Hellwigia acuminata

Scientific classification
- Kingdom: Plantae
- Clade: Tracheophytes
- Clade: Angiosperms
- Clade: Monocots
- Clade: Commelinids
- Order: Zingiberales
- Family: Zingiberaceae
- Genus: Hellwigia
- Species: H. acuminata
- Binomial name: Hellwigia acuminata (R.M.Sm.) Senjaya & A.D.Poulsen
- Synonyms: Alpinia acuminata R.M.Sm. ; Rhynchanthus papuanus Gilli ;

= Hellwigia acuminata =

- Genus: Hellwigia (plant)
- Species: acuminata
- Authority: (R.M.Sm.) Senjaya & A.D.Poulsen

Species of flowering plant

Hellwigia acuminata is a monocotyledonous plant species in the family Zingiberaceae. It was first described in 1983 as Rhynchanthus papuanus, and was more recently treated as Alpinia acuminata.

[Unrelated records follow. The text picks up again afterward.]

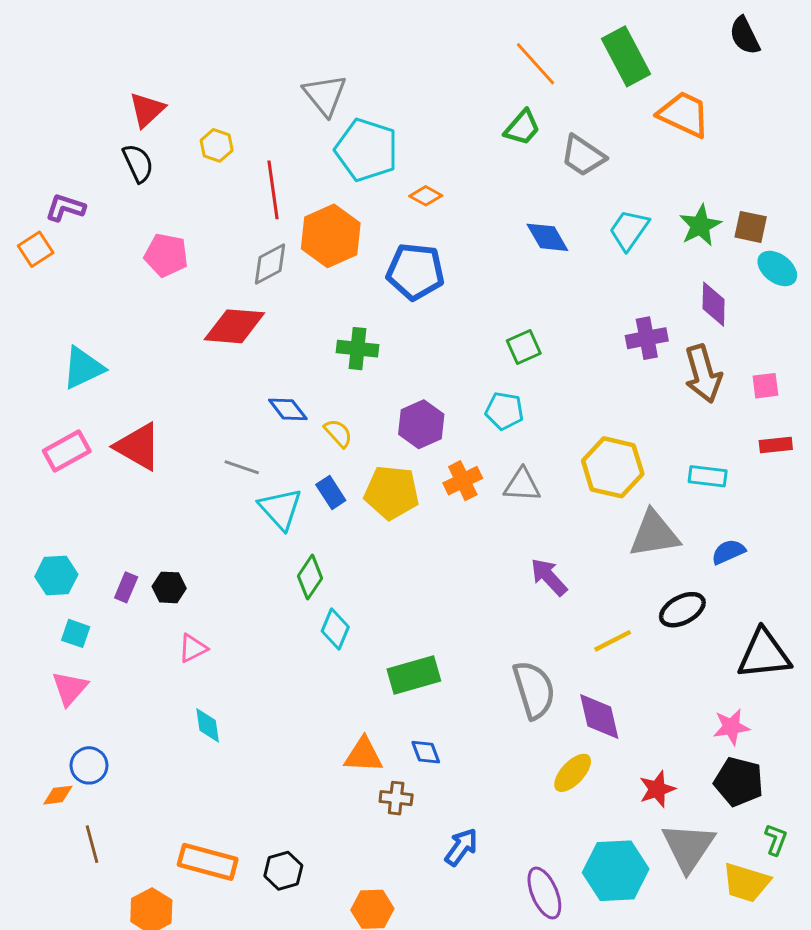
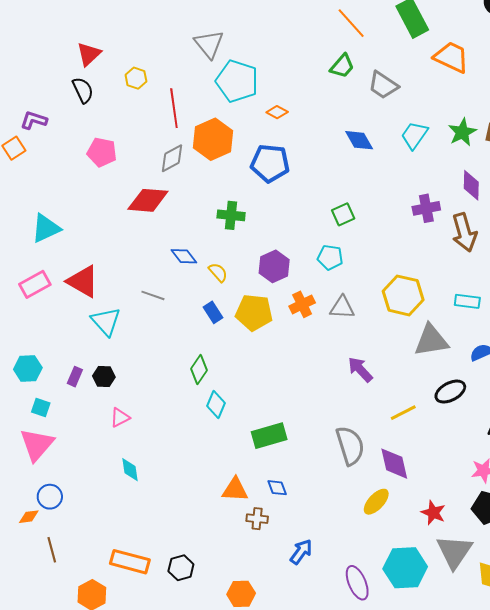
cyan triangle: (280, 509) -> (106, 321), moved
pink triangle: (70, 688) -> (37, 445), size x1.4
red star: (657, 789) -> (433, 513), turned -30

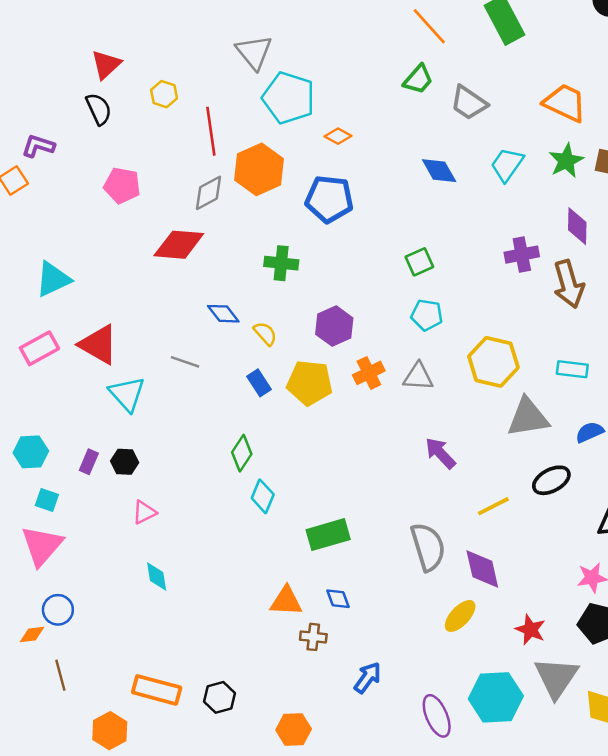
orange trapezoid: (451, 57) -> (565, 103), moved
cyan pentagon: (330, 257) -> (427, 315), moved

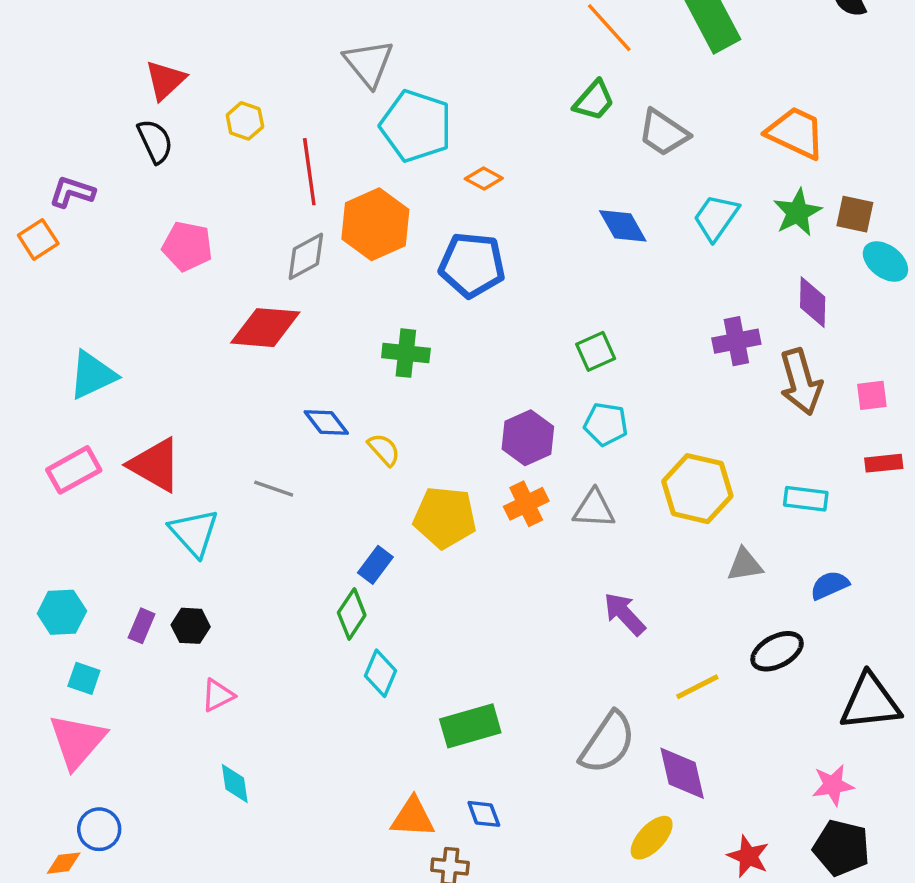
purple hexagon: (334, 326) -> (528, 438), moved
blue rectangle: (259, 383) -> (375, 565), moved, turned 70
gray triangle: (528, 417) -> (745, 565), size x0.6
gray semicircle: (428, 547) -> (608, 743), turned 51

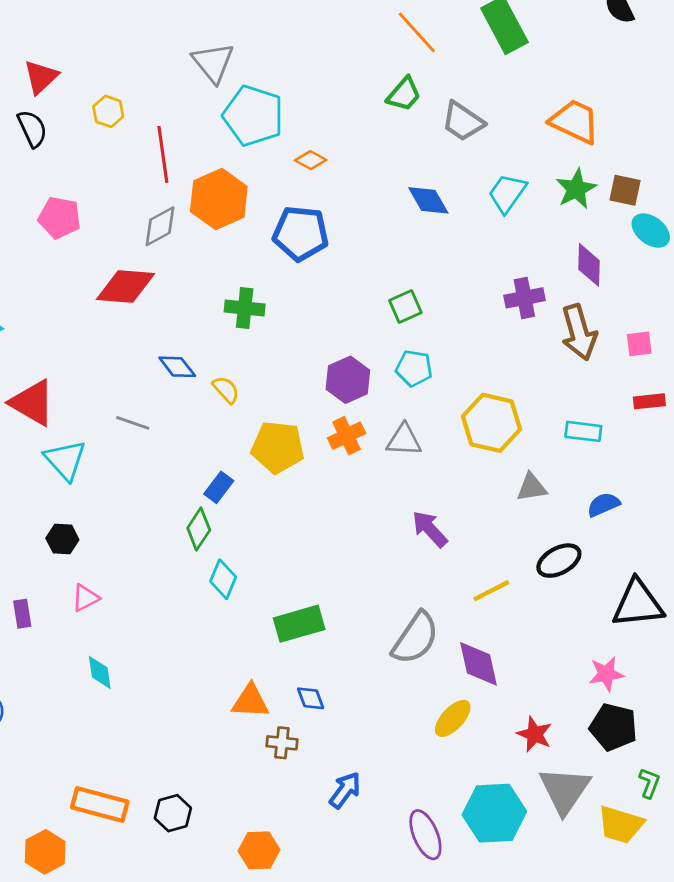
purple rectangle: (142, 626) -> (22, 614), moved, turned -32

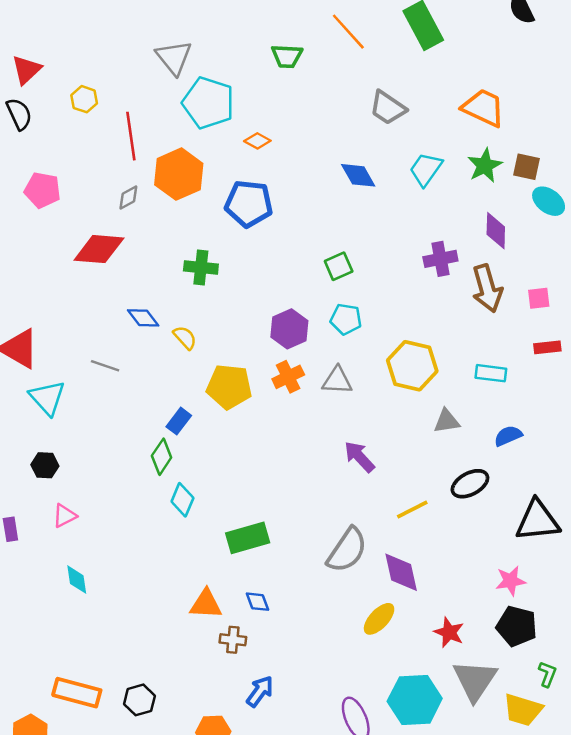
green trapezoid: (404, 94) -> (287, 56), moved, turned 52
gray diamond: (160, 226) -> (128, 197), size x0.7
blue arrow: (345, 790) -> (260, 691), moved

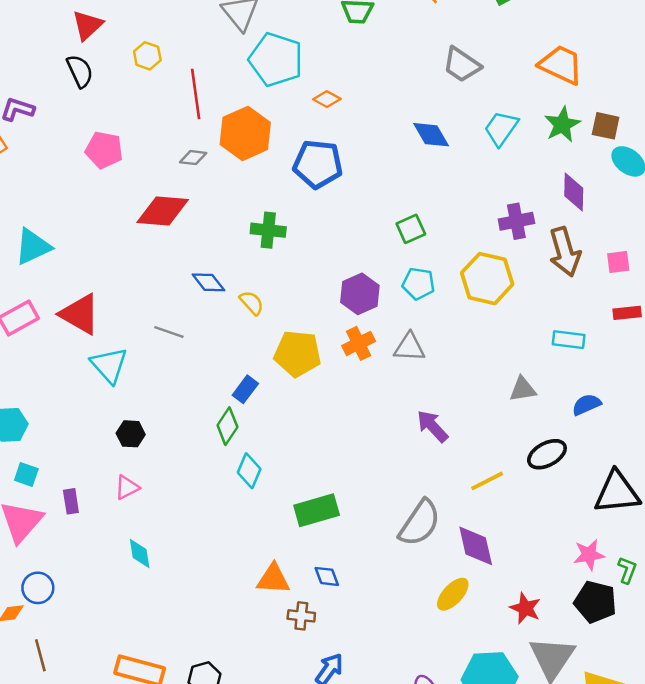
gray diamond: (128, 197) -> (193, 158), turned 35
yellow hexagon: (412, 366) -> (487, 279), moved
black hexagon: (45, 465) -> (131, 434), moved
green L-shape: (547, 674) -> (627, 570), moved

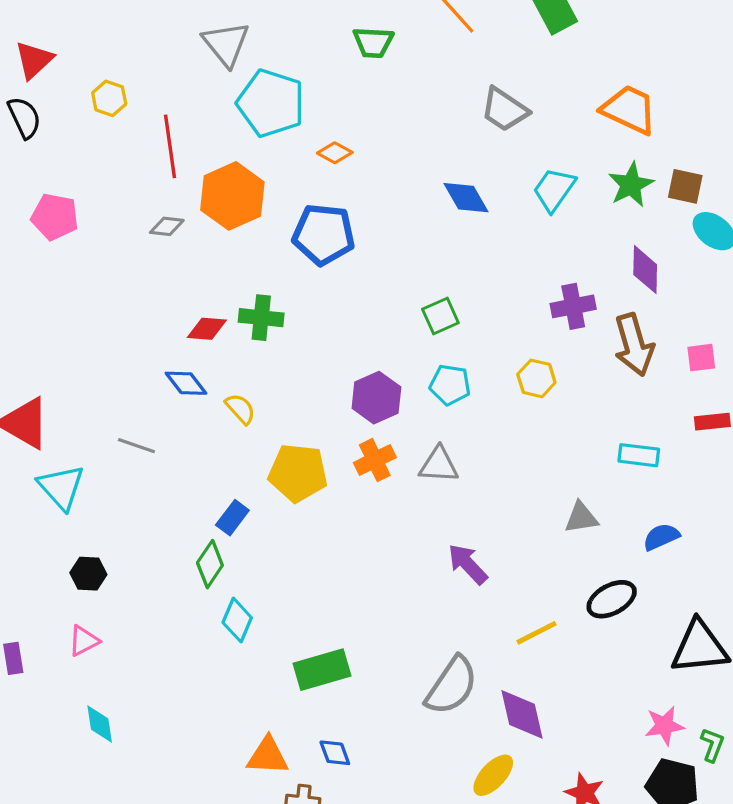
red diamond: (163, 211) -> (207, 329), moved, size x0.6
yellow hexagon: (487, 279) -> (536, 378), size x0.6

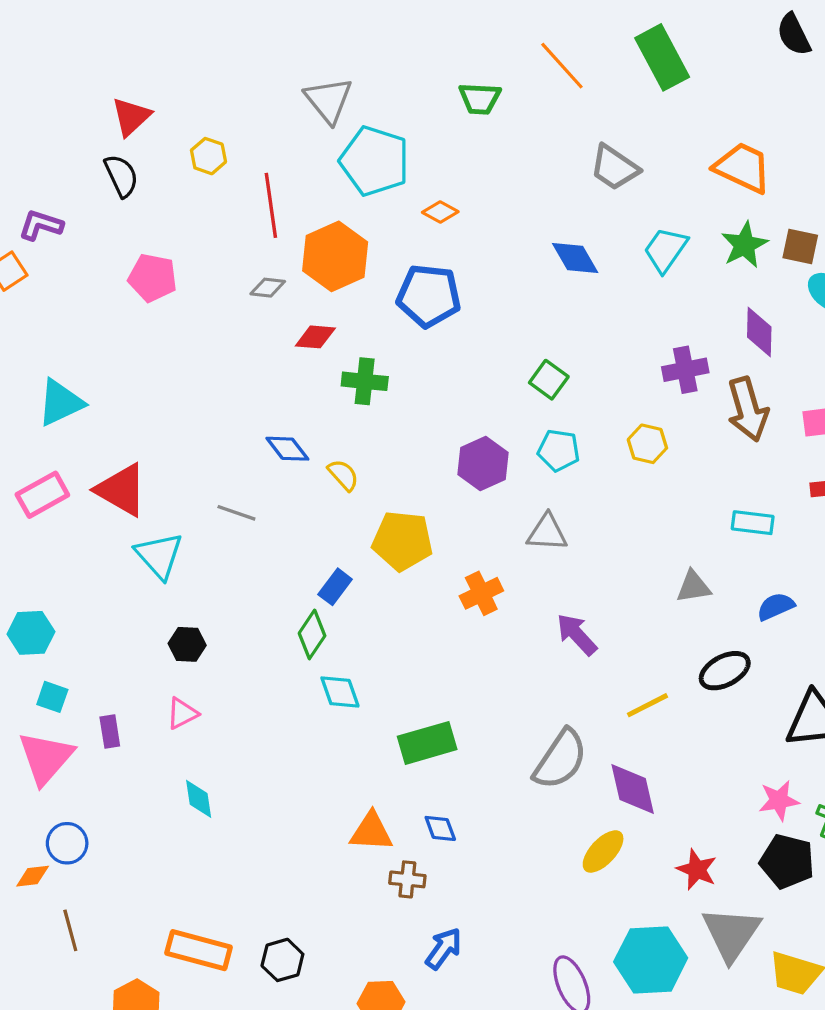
green square: (440, 316) -> (549, 380), turned -30
red diamond: (207, 329) -> (315, 337), moved
orange cross: (375, 460) -> (481, 593), moved
cyan diamond: (237, 620) -> (340, 692), turned -42

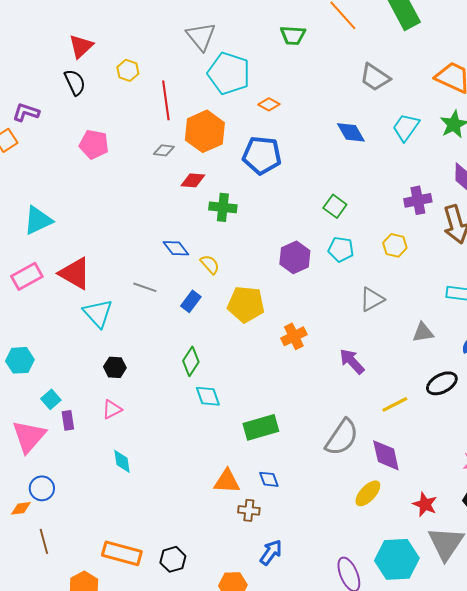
gray triangle: (547, 533) -> (372, 299), moved, turned -32
blue rectangle: (335, 587) -> (191, 301), moved
cyan square: (52, 697) -> (51, 399), moved, turned 30

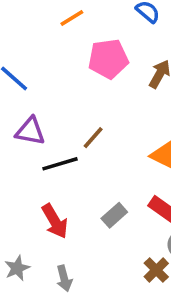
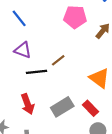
gray rectangle: (114, 215) -> (62, 107), size x1.5

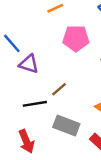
purple triangle: (23, 50) -> (29, 64), moved
gray rectangle: (62, 107) -> (66, 126), moved, turned 55

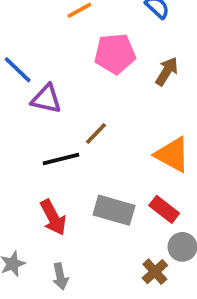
gray rectangle: (66, 126) -> (114, 210), moved

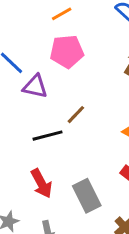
pink pentagon: (115, 54) -> (67, 51), moved
gray rectangle: (114, 210) -> (87, 196), moved, turned 48

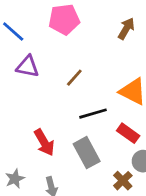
purple triangle: (35, 86) -> (28, 67), moved
black line: (47, 136) -> (93, 114), moved

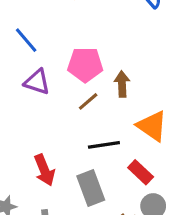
pink pentagon: (64, 19) -> (85, 65), moved
brown arrow: (126, 29) -> (122, 84), moved, turned -40

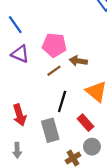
brown arrow: (122, 84) -> (78, 61), turned -84
black line: (104, 145) -> (62, 101), turned -70

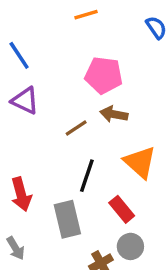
pink pentagon: (54, 45) -> (104, 75), moved
gray arrow: (17, 150) -> (16, 248), turned -32

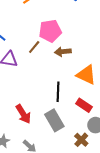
brown line: (76, 128) -> (34, 47), moved

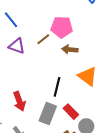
red rectangle: (84, 105) -> (71, 112), moved
gray rectangle: (54, 120) -> (48, 114), turned 40

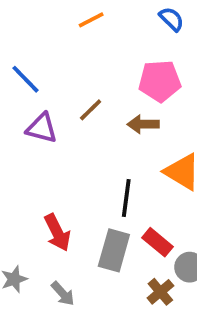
pink pentagon: (62, 27) -> (160, 81), moved

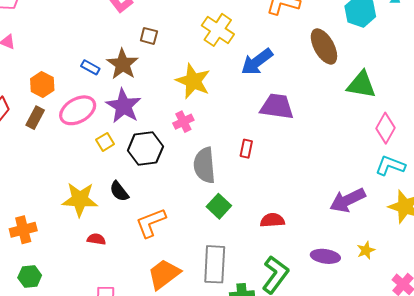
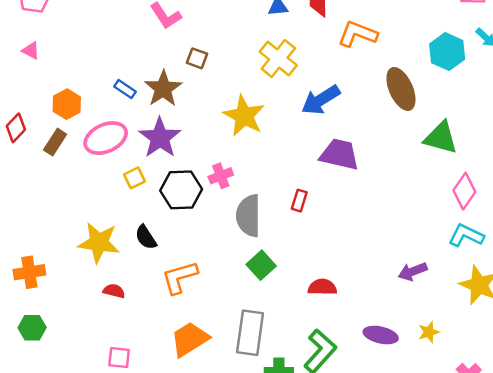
pink cross: (183, 122) -> (221, 176), moved
purple arrow: (348, 200) -> (413, 272), size x0.7

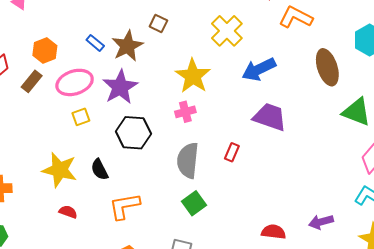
pink cross: (221, 176) -> (185, 112), moved
yellow square: (135, 178) -> (81, 117), moved
red semicircle: (322, 287) -> (274, 232), moved

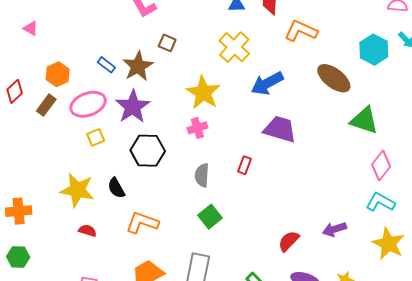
brown ellipse: (327, 67) -> (334, 78), turned -32
gray semicircle: (188, 160) -> (202, 175), size x0.7
orange L-shape: (124, 206) -> (142, 223), turned 32
red semicircle: (274, 232) -> (289, 241), turned -50

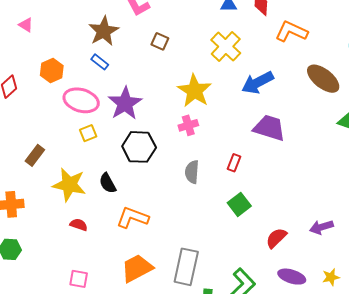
brown star: (138, 66) -> (104, 31), moved
pink ellipse: (88, 104) -> (81, 100), turned 36
brown rectangle: (46, 105) -> (35, 155), moved
green square: (210, 217) -> (239, 204), moved

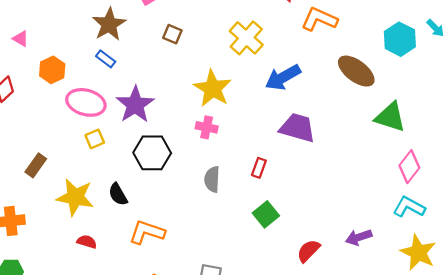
pink triangle: (26, 25) -> (21, 39), moved
pink cross: (188, 125) -> (207, 127), turned 30

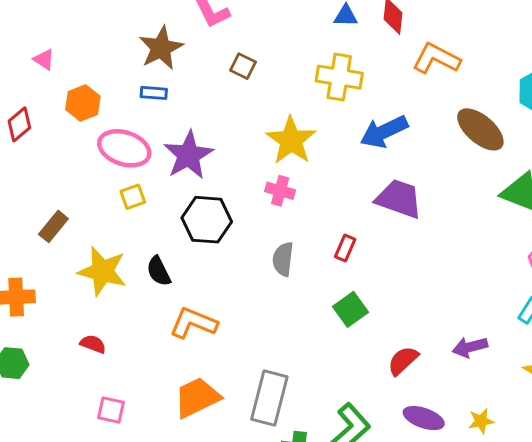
yellow cross: (246, 38) -> (339, 77), turned -36
blue rectangle: (106, 59) -> (154, 93), turned -36
red semicircle: (87, 242) -> (93, 344), moved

The species' range is New Guinea. No subspecies are listed in Plants of the World Online as of September 2026.

==Taxonomy==
The species was first described by Alexander Gilli in 1983 as Rhynchanthus papuanus. In 1990, Rosemary Margaret Smith transferred it to Alpinia under the replacement name Alpinia acuminata, as the name Alpinia papuana had already been used for a different species. In 2025, on the basis of a molecular phylogenetic study, Hellwigia was re-established as a separate genus from Alpinia, and A. acuminata was transferred to Hellwigia as Hellwigia acuminata, the name by accepted by Plants of the World Online as of September 2026. (The earlier specific epithet papuanus is in use for a different species, Hellwigia papuana, transferred from Alpinia papuana first described in 1876.)